There are three main types of distractions. There are visual distractions, manual distractions, and cognitive distractions. 

Visual driving distractions are things that take your eyes off the road. This could include looking at a car accident, turning your head to check on your kids in the backseat, looking at your GPS for directions, or looking at something that grabs your attention outside of your window. 

Manual driving distractions are things that lead you to take your hands off the wheel, like eating or drinking, applying makeup, or adjusting something in the vehicle. 

Cognitive distractions take your mind off what you’re doing. If you’re driving after an argument with someone, or you’re leaving work following a stressful day, these are cognitive distractions.

#3. States Are Implementing Laws to Deal with Distracted Driving

Quite a few states have been enacting laws that are meant to prevent distracted driving. These laws include prohibiting texting while driving, hands-free laws, and also laws that limit the number of passengers who can ride with teen drivers. 

The graduated licensing system is part of this. The graduated driver licensing system helps new drivers get experience in lower-risk situations. There are usually five components of these systems, and one specifically addresses distracted driving, which is the restriction on younger passengers for teen drivers. 

Some states have also installed rumble strips on highways that alert inattentive, drowsy, or distracted drivers they’re about to go off the road. 

The U.S Department of Transportation also released the National Roadway Safety Strategy in 2022, which is a way to prevent distracted driving by supporting vehicle technology systems that detect it.

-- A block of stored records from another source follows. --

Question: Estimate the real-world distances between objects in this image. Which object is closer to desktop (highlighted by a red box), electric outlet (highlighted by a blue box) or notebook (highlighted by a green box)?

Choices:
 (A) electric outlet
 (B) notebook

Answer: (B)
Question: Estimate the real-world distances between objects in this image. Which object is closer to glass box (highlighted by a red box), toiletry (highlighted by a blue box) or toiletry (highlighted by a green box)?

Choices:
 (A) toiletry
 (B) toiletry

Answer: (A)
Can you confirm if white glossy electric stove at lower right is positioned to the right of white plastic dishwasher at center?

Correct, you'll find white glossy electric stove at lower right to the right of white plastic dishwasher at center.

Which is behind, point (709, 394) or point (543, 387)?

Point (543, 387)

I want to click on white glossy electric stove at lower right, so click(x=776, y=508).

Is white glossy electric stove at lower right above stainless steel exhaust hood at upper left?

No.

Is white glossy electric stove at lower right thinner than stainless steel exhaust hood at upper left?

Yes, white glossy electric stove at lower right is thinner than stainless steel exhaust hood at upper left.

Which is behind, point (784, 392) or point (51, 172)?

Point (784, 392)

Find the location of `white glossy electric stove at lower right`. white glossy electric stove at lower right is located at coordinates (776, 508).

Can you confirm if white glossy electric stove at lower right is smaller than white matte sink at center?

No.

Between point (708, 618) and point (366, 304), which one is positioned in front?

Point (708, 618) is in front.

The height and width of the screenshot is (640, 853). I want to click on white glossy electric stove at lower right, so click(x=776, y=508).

#4. Even Though We Know It’s Bad, We Do It Anyway

The vast majority of drivers know that using a phone while they’re driving is dangerous. In a recent study from Farmers Insurance, 87% of drivers said they recognize it’s a bad thing, but more than half of those drivers admit to making calls while driving. Forty-five percent of respondents in that survey admitted to sending, receiving, or reading a text message while behind the wheel. 

Even though we realize there’s a risk, our phones can create a strong temptation that pulls our focus off driving. 

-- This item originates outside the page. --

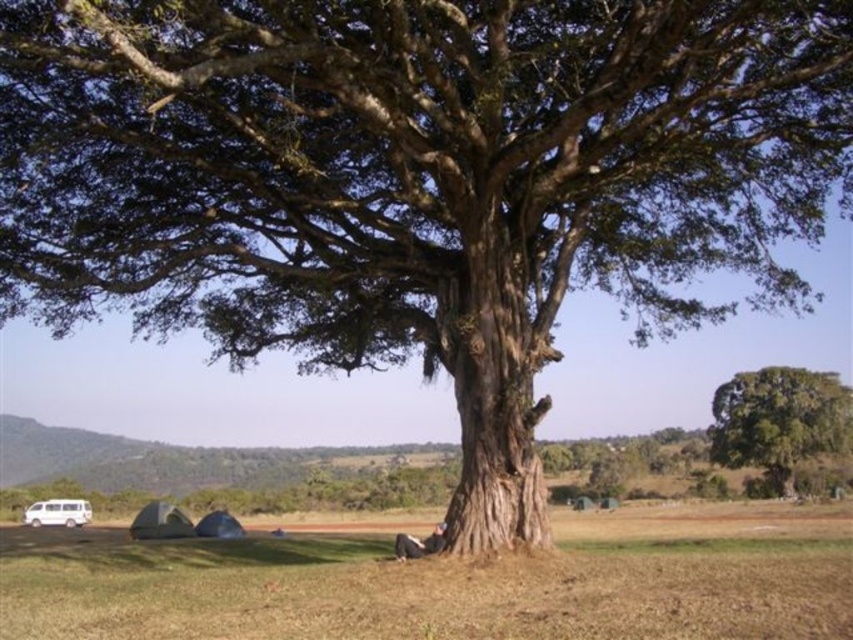 You are standing at the center of the image and want to walk towards the brown grass at lower center. Which direction should you move in?

The brown grass at lower center is located at point 0.906 on the x axis and 0.521 on the y axis. Since you are at the center, you should move towards the lower right direction to reach it.

You are planning to set up a tent in the area shown. Considering the green rough bark tree at upper right and the white matte van at lower left, which object takes up more space in the image?

The white matte van at lower left occupies more space in the image than the green rough bark tree at upper right, so the van takes up more space.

Thirty-two percent of Millennial and Gen Z drivers said they’d participated in video chats while driving, and 28% said they’d posted or viewed social media. Twenty-seven percent admitted to playing video games, and 24% said they’d streamed videos. 

#5. Most Drivers Are Distracted At Least Once a Day

According to data from the Nationwide SmartRide program, more than 70% of drivers are distracted at least once a day. The average participant in the SmartRide program takes their eyes off the road too many times for too long. 

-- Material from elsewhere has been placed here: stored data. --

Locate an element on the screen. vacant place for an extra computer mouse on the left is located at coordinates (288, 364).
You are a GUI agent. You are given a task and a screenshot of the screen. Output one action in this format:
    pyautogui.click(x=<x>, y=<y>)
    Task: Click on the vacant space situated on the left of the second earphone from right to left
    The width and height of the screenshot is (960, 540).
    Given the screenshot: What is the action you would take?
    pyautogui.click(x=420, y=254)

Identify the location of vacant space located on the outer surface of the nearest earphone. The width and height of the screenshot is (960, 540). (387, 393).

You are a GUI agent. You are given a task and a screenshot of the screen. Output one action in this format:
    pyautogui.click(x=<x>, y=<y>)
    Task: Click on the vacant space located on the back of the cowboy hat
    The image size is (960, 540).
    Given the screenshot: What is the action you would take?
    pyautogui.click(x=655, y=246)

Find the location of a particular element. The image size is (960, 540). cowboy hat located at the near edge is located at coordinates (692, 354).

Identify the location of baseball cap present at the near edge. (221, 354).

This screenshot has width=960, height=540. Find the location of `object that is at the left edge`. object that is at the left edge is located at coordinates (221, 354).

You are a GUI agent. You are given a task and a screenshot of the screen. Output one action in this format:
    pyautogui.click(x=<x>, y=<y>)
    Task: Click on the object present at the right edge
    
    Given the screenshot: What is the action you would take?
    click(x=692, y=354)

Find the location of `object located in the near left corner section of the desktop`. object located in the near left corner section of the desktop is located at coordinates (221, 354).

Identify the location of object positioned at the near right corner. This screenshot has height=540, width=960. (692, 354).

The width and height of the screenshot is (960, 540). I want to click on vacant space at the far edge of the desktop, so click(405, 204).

According to the same data, the most distracted time window for drivers is between 4 p.m. and 7 p.m. The most distracted day of the week is Friday, while Tuesday is the least distracted. 

The average speed at which a distraction occurs is 45 mph, and the average screen tapping event lasts for six seconds. Handheld phone calls last for an average of 160 seconds. 

Finally, according to data from Allstate, chronically distracted drivers are 70% more likely to be in an accident than the average driver. Around 11% of all accidents occur within a minute of a driver using a phone.